Written by Mick Bolognese | March 31st, 2015

‘… and this car was actually driven across Australia by the Leyland Brothers.’

My colleague paused for effect after dropping that bombshell during my first walk through the museum as a curator. My reaction was obviously completely unsatisfactory – a polite nod that I was hoping would mask the fact I’d never heard of these Leyland Brother characters before.

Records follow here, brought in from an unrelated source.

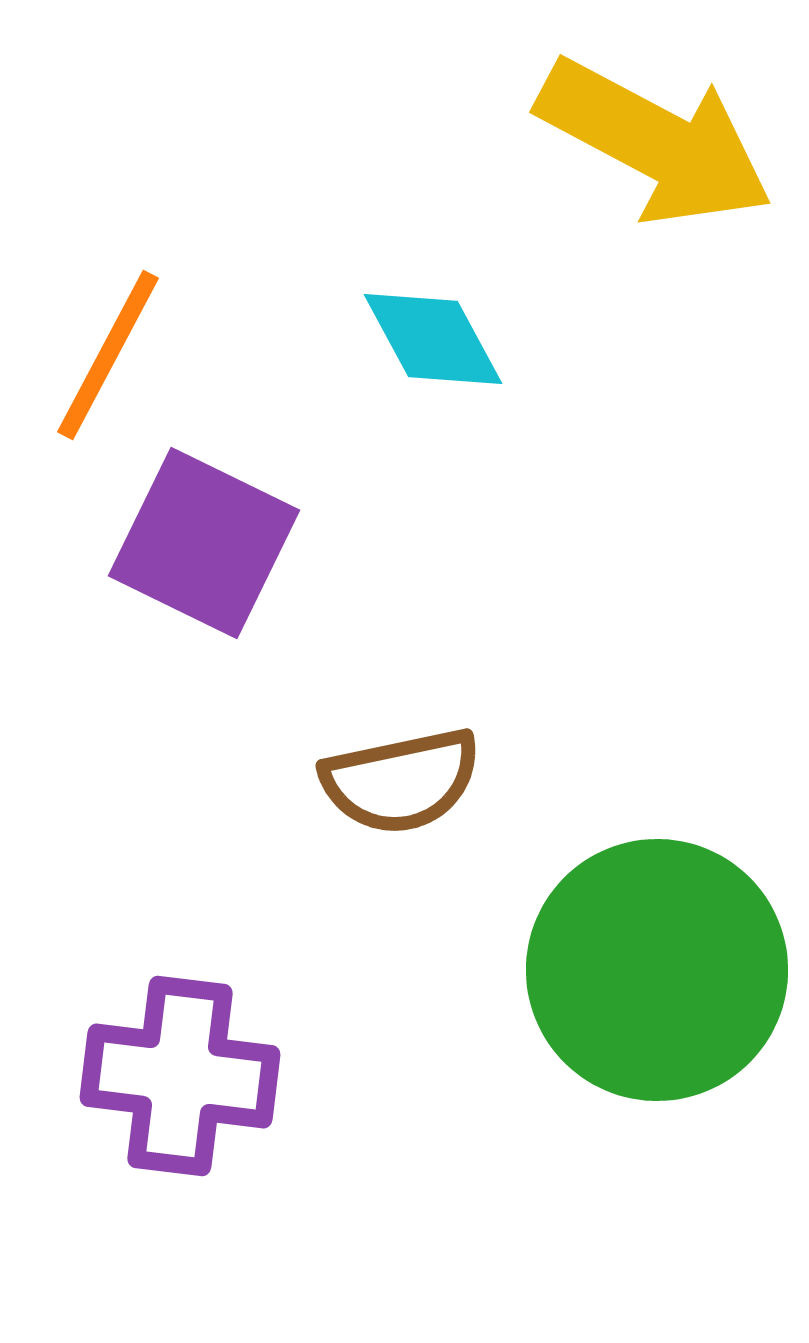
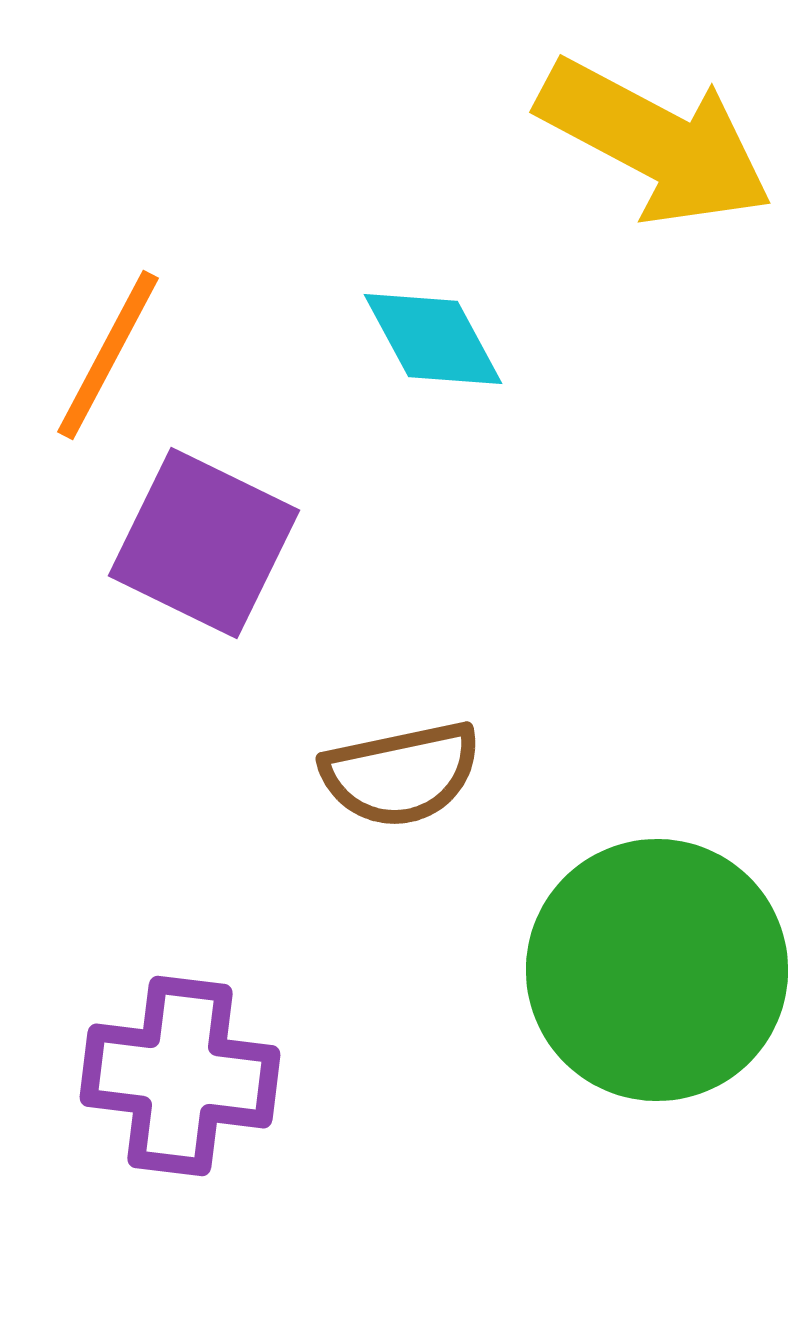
brown semicircle: moved 7 px up
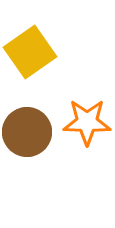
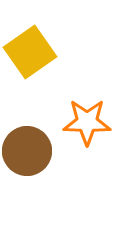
brown circle: moved 19 px down
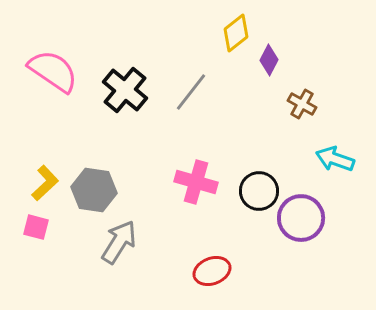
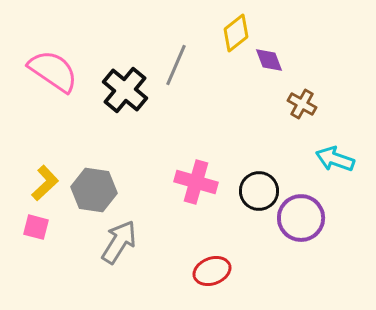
purple diamond: rotated 48 degrees counterclockwise
gray line: moved 15 px left, 27 px up; rotated 15 degrees counterclockwise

Now that I’m more clued up I can understand my colleague’s shock when I eventually had to confess. In the 1970s and 80s in particular, and all the way through to about 2000, Mal and Mike Leyland were about as big as TV stars get in Australia. Their show Ask the Leyland Brothers, which aired from 1976 to 1984, consistently had an audience share of 40% – a figure that nowadays most programs that aren’t the AFL Grand Final can only dream of. Ask the Leyland Brothers encouraged viewers to ask questions about places in Australia; ‘as long as the answer is interesting’ the place would appear on their weekly show. Mike and Mal would drive to some of Australia’s remotest and least visited locations and let you know if it was true that there was a beach in far Northern Queensland with strange stones that bounced off each other like rubber bouncy balls, or if the Tasmanian tiger really was extinct. Courtesy of some deliberately amateurish-but-endearing production, a jingle by the Provost Brothers that got stuck in your head for weeks, and of course some fascinating footage from all over the country, Australian viewers fell in love with the show. The Leylands were probably the first to ‘show Australia to Australians’. With over 150 episodes shot in every corner of the country, Ask the Leyland Brothers was an introduction for many Australians to their own land.

The success of Ask the Leyland Brothers was no fluke. The brothers weren’t just lovable adventurers, but had a real talent for filmmaking, and they had already shot several popular documentaries by the 1970s. In 1966 they drove from Steep Point in Western Australia to Cape Byron in New South Wales (Australia’s western and eastern extremities): it was the first time Australia had been crossed from West to East by car. The journey is nearly 5000 kilometres long, across both the Gibson and the Simpson deserts. Wheels across a wilderness, the film they made about the crossing, made the Leyland brothers household names. From the first few minutes of the film, seeing the cars slowly wobble along the cliffs at Steep Point, you get a real sense of how difficult the journey must have been.

The car that my colleague pointed out to me in the National Motor Museum, a 1956 Land Rover Series 1, is one of the two original cars from the West-East crossing. It is currently exhibited in Pole Position, the museum’s latest display, which every two months focuses on a different vehicle from the collection. The display features some great footage from Wheels across a wilderness (including spectacular shots of rain falling on Uluru). If you have the chance, head to the museum before April 24 to see the car in Pole Position, or at the very least jump on YouTube and listen to the theme tune for Ask the Leyland Brothers!